Gemini Robotics 1.5: DeepMind's ER↔VLA Stack Brings Agentic Robots to the Real World

September 28, 2025 · 3 min

How the stack works

DeepMind splits embodied intelligence into two cooperating models to tackle long-horizon real-world tasks. Gemini Robotics-ER 1.5 handles high-level embodied reasoning: spatial understanding, planning, progress and success estimation, point grounding, and external tool calls. Gemini Robotics 1.5 (the VLA controller) handles low-level visuomotor execution, converting visual and language inputs into motor commands while emitting explicit “think-before-act” traces to decompose long tasks into short-horizon skills.

Gemini Robotics-ER 1.5: the reasoner

ER 1.5 is a multimodal planner that ingests images and video (with optional audio), grounds references via 2D points in the scene, tracks progress, detects success, and can query external tools or APIs to fetch constraints before issuing sub-goals. That ability to call external tools makes plans conditionable on outside information, such as local rules or context-sensitive constraints. ER 1.5 is available through the Gemini API in Google AI Studio.

Gemini Robotics 1.5 (VLA): the executor

The VLA model focuses on closed-loop visuomotor control. It converts instructions and percepts into motor commands and produces explicit intermediate reasoning traces during execution. Those traces enable the system to “think” while acting, improving decomposition of long tasks and facilitating mid-task plan revisions. Initial availability of the VLA is limited to selected partners.

Why separate cognition from control

End-to-end vision-language-action models often struggle with robust planning, verifiable success detection, and transfer across different robots. By isolating deliberation and orchestration in ER 1.5 and execution in the VLA, DeepMind gains interpretability through visible internal traces, better error recovery, and improved long-horizon reliability. The modular design also makes it easier to evolve or swap components independently.

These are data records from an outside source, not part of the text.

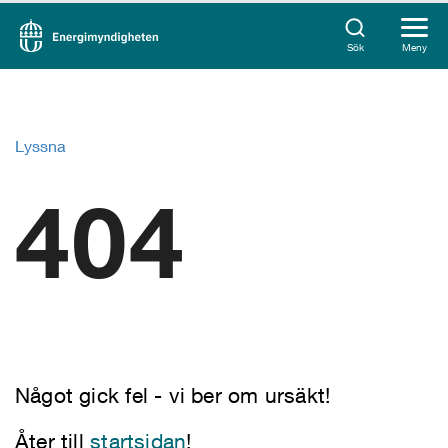
Sök
Meny
Lyssna
404
Något gick fel - vi ber om ursäkt!
Åter till
startsidan
!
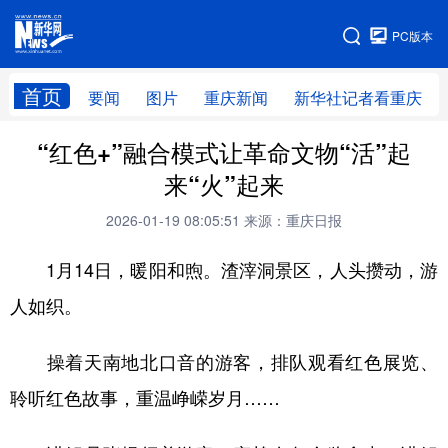
手机版
PC版本
网站地图
首页
要闻
图片
重庆新闻
新华社记者看重庆
“红色+”融合模式让革命文物“活”起
来“火”起来
2026-01-19 08:05:51
来源：重庆日报
1月14日，暖阳和煦。渣滓洞景区，人头攒动，游
人如织。
操着天南地北口音的游客，排队观看红色展览、
聆听红色故事，重温峥嵘岁月……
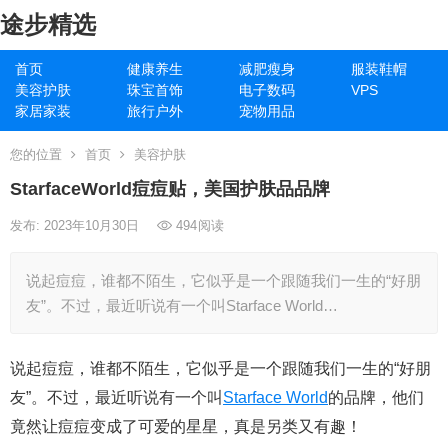
途步精选
首页
健康养生
减肥瘦身
服装鞋帽
美容护肤
珠宝首饰
电子数码
VPS
家居家装
旅行户外
宠物用品
您的位置
首页
美容护肤
StarfaceWorld痘痘贴，美国护肤品品牌
发布: 2023年10月30日
494
阅读
说起痘痘，谁都不陌生，它似乎是一个跟随我们一生的“好朋
友”。不过，最近听说有一个叫Starface World…
说起痘痘，谁都不陌生，它似乎是一个跟随我们一生的“好朋
友”。不过，最近听说有一个叫
Starface World
的品牌，他们
竟然让痘痘变成了可爱的星星，真是另类又有趣！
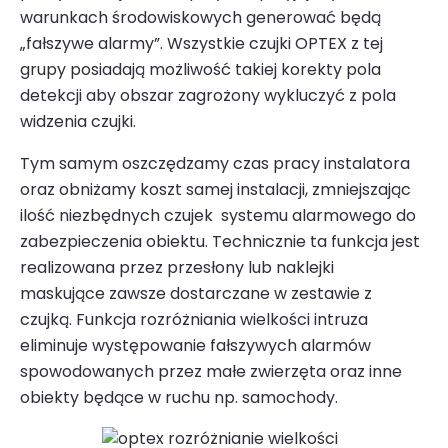
warunkach środowiskowych generować będą
„fałszywe alarmy”. Wszystkie czujki OPTEX z tej
grupy posiadają możliwość takiej korekty pola
detekcji aby obszar zagrożony wykluczyć z pola
widzenia czujki.
Tym samym oszczędzamy czas pracy instalatora
oraz obniżamy koszt samej instala­cji, zmniejszając
ilość niezbędnych czujek
systemu alarmowego
do
zabezpieczenia obiektu. Technicznie ta funkcja jest
realizowana przez przesłony lub naklejki
maskujące zawsze dostarczane w zestawie z
czujką. Funkcja rozróżniania wielkości intruza
eliminuje występowanie fałszywych alarmów
spowodowanych przez małe zwierzęta oraz inne
obiekty będące w ruchu np. samochody.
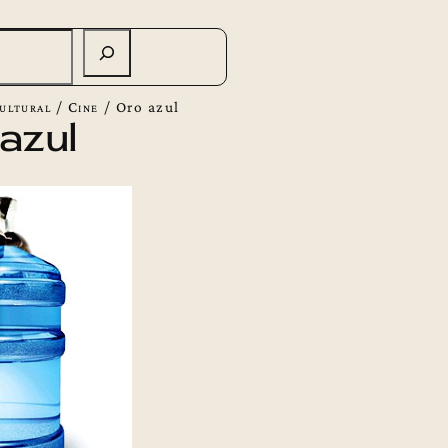
ultural
/
Cine
/
Oro azul
azul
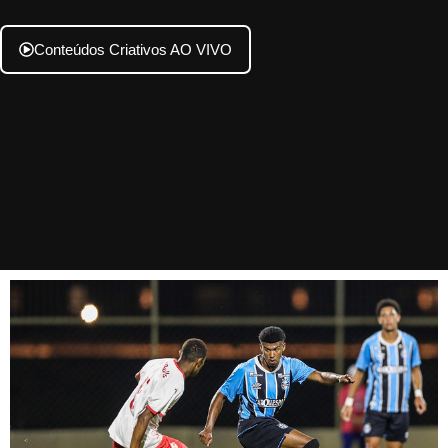
Conteúdos Criativos AO VIVO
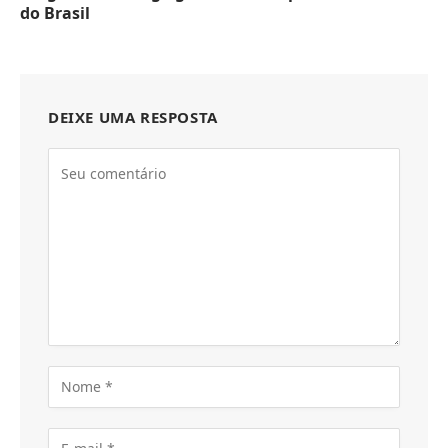
do Brasil
DEIXE UMA RESPOSTA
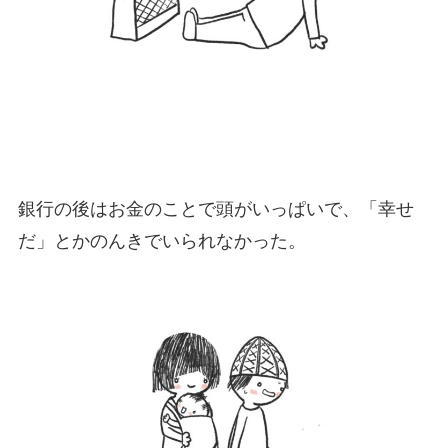
銀行の後はお金のことで頭がいっぱいで、「幸せ
だ」とかのんきでいられなかった。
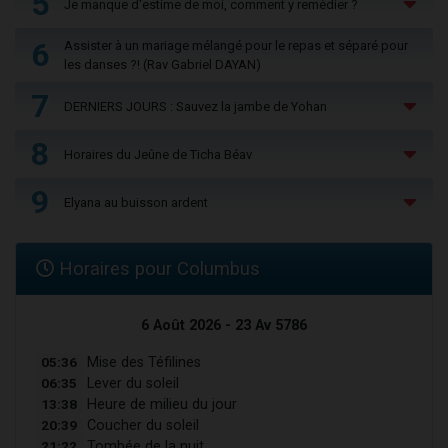
5
Je manque d'estime de moi, comment y remédier ?
6
Assister à un mariage mélangé pour le repas et séparé pour
les danses ?! (Rav Gabriel DAYAN)
7
DERNIERS JOURS : Sauvez la jambe de Yohan
8
Horaires du Jeûne de Ticha Béav
9
Elyana au buisson ardent
Horaires pour Columbus
6 Août 2026 - 23 Av 5786
05:36
Mise des Téfilines
06:35
Lever du soleil
13:38
Heure de milieu du jour
20:39
Coucher du soleil
21:22
Tombée de la nuit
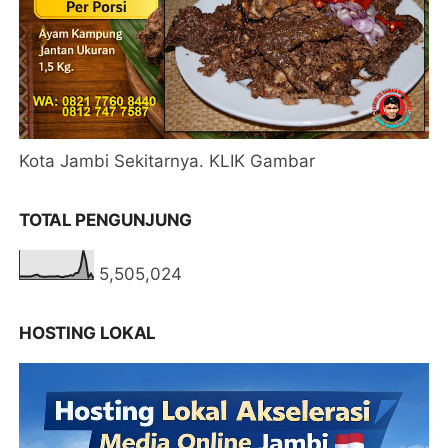
Kota Jambi Sekitarnya. KLIK Gambar
TOTAL PENGUNJUNG
5,505,024
HOSTING LOKAL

Motion Transfer across embodiments

A core contribution in Robotics 1.5 is Motion Transfer (MT). The idea is to train the VLA on a unified motion representation constructed from heterogeneous robot data sources—examples include ALOHA, a bi-arm Franka platform, and the Apptronik Apollo humanoid. With MT, skills learned on one platform can be reused zero-shot or with few-shot adaptation on another, reducing per-robot data collection and narrowing sim-to-real gaps by leveraging cross-embodiment priors.

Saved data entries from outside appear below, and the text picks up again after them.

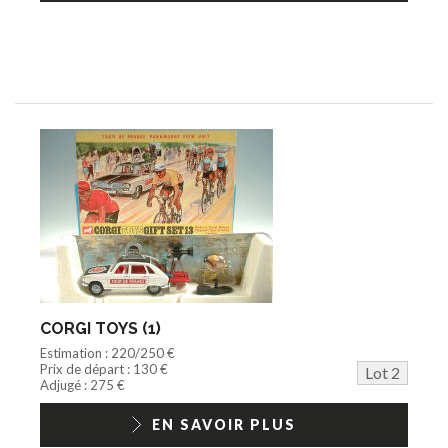
CORGI TOYS (1)
Estimation : 220/250 €
Prix de départ : 130 €
Lot 2
Adjugé : 275 €
EN SAVOIR PLUS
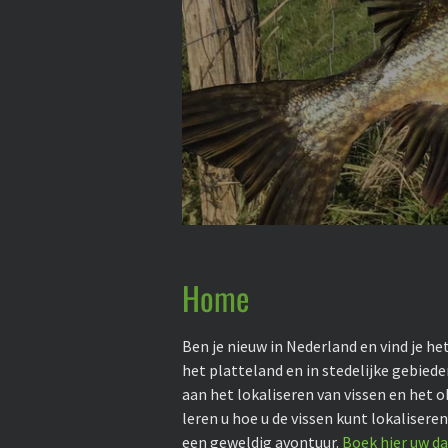
Home
Ben je nieuw in Nederland en vind je h
het platteland en in stedelijke gebie
aan het lokaliseren van vissen en het o
leren u hoe u de vissen kunt lokalisere
een geweldig avontuur.
Boek hier uw d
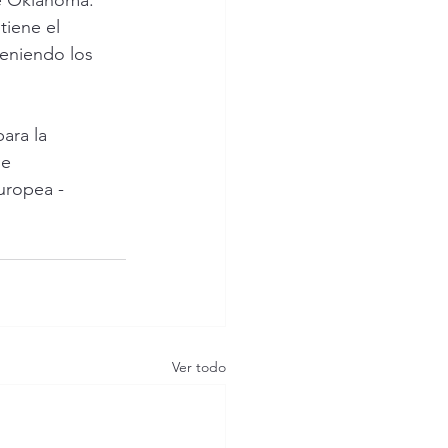
e Oklahoma. 
tiene el 
eniendo los 
ara la 
e 
uropea - 
Ver todo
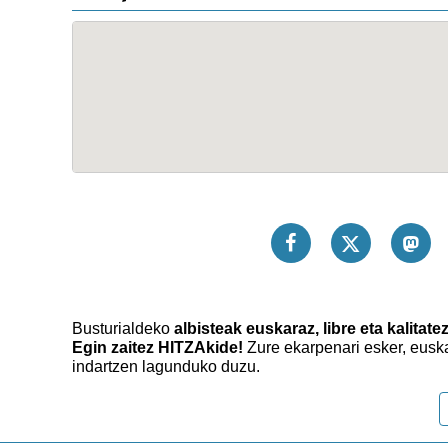
Busturialdeko
albisteak euskaraz, libre eta kalitate
Egin zaitez HITZAkide!
Zure ekarpenari esker, eusk
indartzen lagunduko duzu.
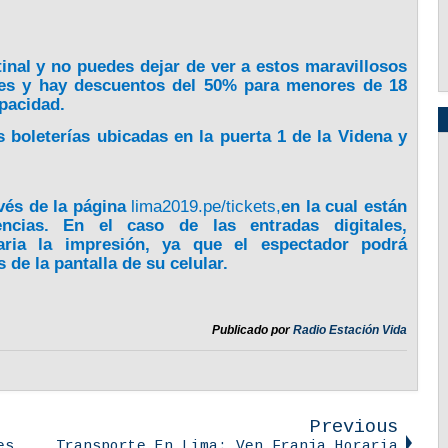
atinal y no puedes dejar de ver a estos maravillosos
oles y hay descuentos del 50% para menores de 18
apacidad.
 boleterías ubicadas en la puerta 1 de la Videna y
vés de la página
lima2019.pe/tickets,
en la cual están
ncias. En el caso de las entradas digitales,
aria la impresión, ya que el espectador podrá
s de la pantalla de su celular.
Publicado por
Radio Estación Vida
Previous
es,
Transporte En Lima: Ven Franja Horaria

Quantitative findings and real-hardware tests

DeepMind reports controlled A/B comparisons on real hardware and aligned MuJoCo scenes. Highlights include superior instruction following, action generalization, visual generalization, and task generalization across the three platforms compared with prior Gemini Robotics baselines. Motion Transfer yields measurable gains in progress and success for cross-robot transfers (for example, Franka→ALOHA and ALOHA→Apollo). Allowing the VLA to produce thought traces increases long-horizon completion rates and stabilizes mid-rollout plan revisions. Pairing ER 1.5 with the VLA substantially improves progress on multi-step tasks versus a Gemini-2.5-Flash-based baseline.

Safety, evaluation, and rollout

DeepMind layers safety controls across the stack: policy-aligned dialog and planning checks, safety-aware grounding to avoid pointing at hazardous objects, low-level physical limits, and expanded evaluation suites such as ASIMOV-style scenarios and automated red-teaming to probe edge-case failures. The goal is to catch hallucinated affordances or nonexistent objects before actuation. ER 1.5 is available via the Gemini API with docs and preview controls; the VLA is initially accessible to select partners with a public waitlist.

Why this matters for real-world agents

Gemini Robotics 1.5 operationalizes a clear separation between deliberation and execution, adds Motion Transfer to reuse data across heterogeneous robots, and surfaces reasoning outputs like point grounding and progress estimation to developers. For teams building embodied agents, the design reduces per-platform data burden, strengthens long-horizon reliability, and keeps safety testing and guardrails central to deployment.